- **TASK TO COMPLETE**
Write out the material below exactly, beginning at the line that contains "Quốc hội Lào Saysomphone Phomvihane - Ảnh: VGP/Nhật" and ending with its last line, both ends included; write nothing else.

- **AVAILABLE RECORDS**
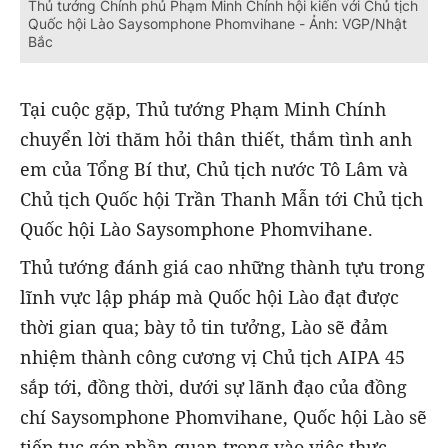
Thủ tướng Chính phủ Phạm Minh Chính hội kiến với Chủ tịch
Quốc hội Lào Saysomphone Phomvihane - Ảnh: VGP/Nhật
Bắc
Tại cuộc gặp, Thủ tướng Phạm Minh Chính
chuyển lời thăm hỏi thân thiết, thắm tình anh
em của Tổng Bí thư, Chủ tịch nước Tô Lâm và
Chủ tịch Quốc hội Trần Thanh Mẫn tới Chủ tịch
Quốc hội Lào Saysomphone Phomvihane.
Thủ tướng đánh giá cao những thành tựu trong
lĩnh vực lập pháp mà Quốc hội Lào đạt được
thời gian qua; bày tỏ tin tưởng, Lào sẽ đảm
nhiệm thành công cương vị Chủ tịch AIPA 45
sắp tới, đồng thời, dưới sự lãnh đạo của đồng
chí Saysomphone Phomvihane, Quốc hội Lào sẽ
tiếp tục góp phần quan trọng vào việc thực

- **TASK RESPONSE**
Quốc hội Lào Saysomphone Phomvihane - Ảnh: VGP/Nhật
Bắc
Tại cuộc gặp, Thủ tướng Phạm Minh Chính
chuyển lời thăm hỏi thân thiết, thắm tình anh
em của Tổng Bí thư, Chủ tịch nước Tô Lâm và
Chủ tịch Quốc hội Trần Thanh Mẫn tới Chủ tịch
Quốc hội Lào Saysomphone Phomvihane.
Thủ tướng đánh giá cao những thành tựu trong
lĩnh vực lập pháp mà Quốc hội Lào đạt được
thời gian qua; bày tỏ tin tưởng, Lào sẽ đảm
nhiệm thành công cương vị Chủ tịch AIPA 45
sắp tới, đồng thời, dưới sự lãnh đạo của đồng
chí Saysomphone Phomvihane, Quốc hội Lào sẽ
tiếp tục góp phần quan trọng vào việc thực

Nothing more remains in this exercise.